EXERCISE DETAILS:
The entries below are to be repeated exactly, and their pictures left out.

--- DATA FOR THE TASK ---

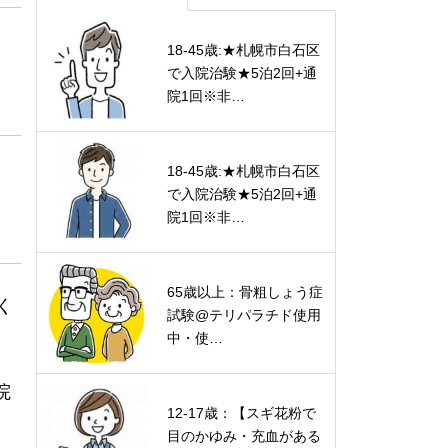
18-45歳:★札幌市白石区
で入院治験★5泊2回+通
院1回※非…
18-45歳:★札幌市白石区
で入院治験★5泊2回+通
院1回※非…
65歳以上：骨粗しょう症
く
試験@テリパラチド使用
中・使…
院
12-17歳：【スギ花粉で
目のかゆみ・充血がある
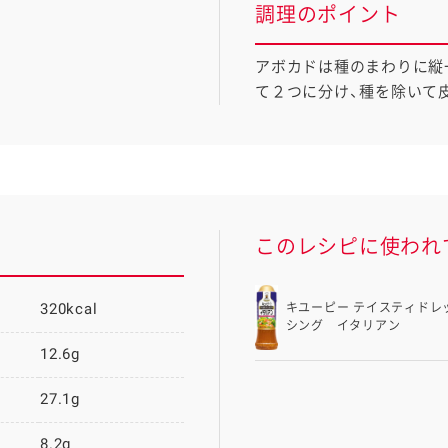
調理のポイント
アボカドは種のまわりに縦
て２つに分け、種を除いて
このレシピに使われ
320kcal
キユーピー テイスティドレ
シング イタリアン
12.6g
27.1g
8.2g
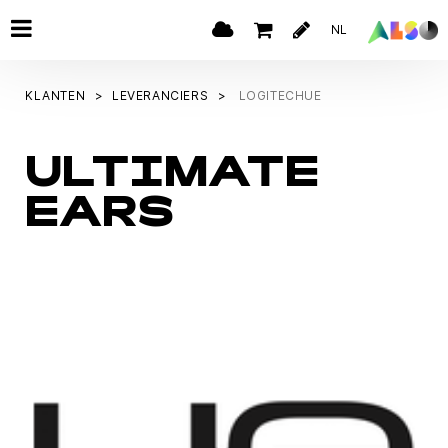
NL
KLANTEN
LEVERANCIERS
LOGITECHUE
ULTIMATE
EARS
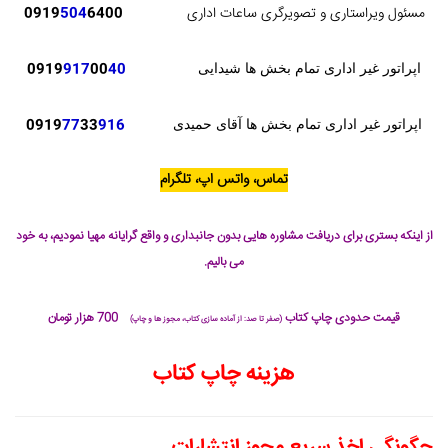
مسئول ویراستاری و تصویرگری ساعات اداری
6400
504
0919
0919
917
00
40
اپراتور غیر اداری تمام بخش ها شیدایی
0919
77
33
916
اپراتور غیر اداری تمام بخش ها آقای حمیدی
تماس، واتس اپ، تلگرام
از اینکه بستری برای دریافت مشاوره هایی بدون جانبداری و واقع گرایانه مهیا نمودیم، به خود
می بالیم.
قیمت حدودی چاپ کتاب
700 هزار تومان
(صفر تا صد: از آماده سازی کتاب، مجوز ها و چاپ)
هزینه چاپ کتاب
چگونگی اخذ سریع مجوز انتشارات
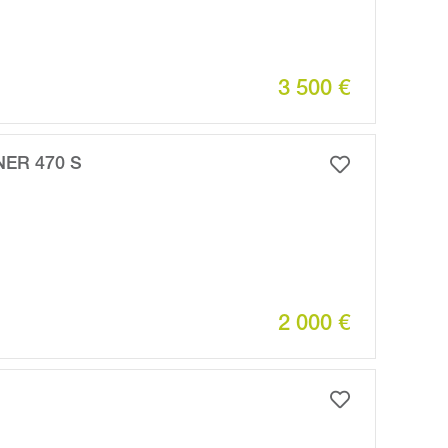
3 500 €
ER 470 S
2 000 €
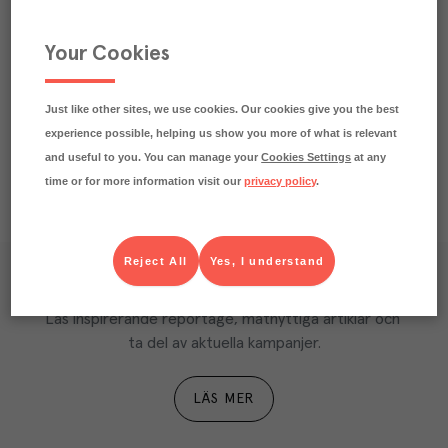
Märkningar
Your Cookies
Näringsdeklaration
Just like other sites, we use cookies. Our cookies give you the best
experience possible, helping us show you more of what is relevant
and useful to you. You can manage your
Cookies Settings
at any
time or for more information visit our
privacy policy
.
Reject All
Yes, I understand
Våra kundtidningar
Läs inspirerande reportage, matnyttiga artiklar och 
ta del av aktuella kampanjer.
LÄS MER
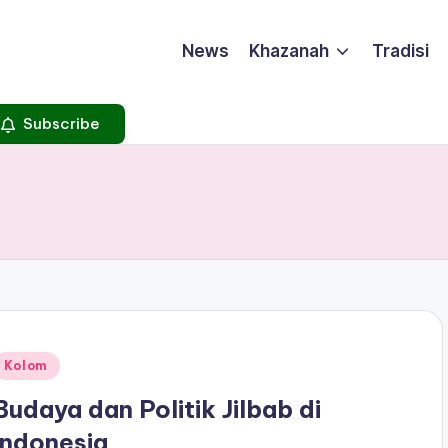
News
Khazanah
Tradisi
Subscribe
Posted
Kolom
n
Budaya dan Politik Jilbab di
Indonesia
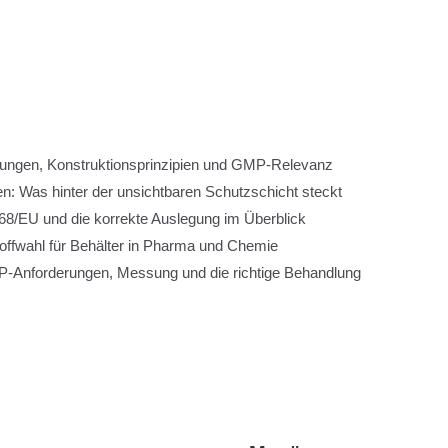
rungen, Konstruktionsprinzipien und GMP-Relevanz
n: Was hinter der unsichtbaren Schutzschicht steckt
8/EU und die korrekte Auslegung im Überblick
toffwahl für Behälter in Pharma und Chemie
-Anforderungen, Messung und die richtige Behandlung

---

RESULT OF THE EXERCISE:
18-45歳:★札幌市白石区
で入院治験★5泊2回+通
院1回※非…
18-45歳:★札幌市白石区
で入院治験★5泊2回+通
院1回※非…
65歳以上：骨粗しょう症
く
試験@テリパラチド使用
中・使…
院
12-17歳：【スギ花粉で
目のかゆみ・充血がある
調理のポイント
アボカドは種のまわりに縦
て２つに分け、種を除いて
このレシピに使われ
320kcal
キユーピー テイスティドレ
シング イタリアン
12.6g
27.1g
8.2g
NL
KLANTEN
LEVERANCIERS
LOGITECHUE
ULTIMATE
EARS
مسئول ویراستاری و تصویرگری ساعات اداری
6400
504
0919
0919
917
00
40
اپراتور غیر اداری تمام بخش ها شیدایی
0919
77
33
916
اپراتور غیر اداری تمام بخش ها آقای حمیدی
تماس، واتس اپ، تلگرام
از اینکه بستری برای دریافت مشاوره هایی بدون جانبداری و واقع گرایانه مهیا نمودیم، به خود
می بالیم.
قیمت حدودی چاپ کتاب
700 هزار تومان
(صفر تا صد: از آماده سازی کتاب، مجوز ها و چاپ)
هزینه چاپ کتاب
چگونگی اخذ سریع مجوز انتشارات
3 500 €
ER 470 S
2 000 €
Märkningar
Your Cookies
Näringsdeklaration
Just like other sites, we use cookies. Our cookies give you the best
experience possible, helping us show you more of what is relevant
and useful to you. You can manage your
Cookies Settings
at any
time or for more information visit our
privacy policy
.
Reject All
Yes, I understand
Våra kundtidningar
Läs inspirerande reportage, matnyttiga artiklar och 
ta del av aktuella kampanjer.
LÄS MER
News
Khazanah
Tradisi
Subscribe
Posted
Kolom
n
Budaya dan Politik Jilbab di
Indonesia
rungen, Konstruktionsprinzipien und GMP-Relevanz
n: Was hinter der unsichtbaren Schutzschicht steckt
8/EU und die korrekte Auslegung im Überblick
toffwahl für Behälter in Pharma und Chemie
-Anforderungen, Messung und die richtige Behandlung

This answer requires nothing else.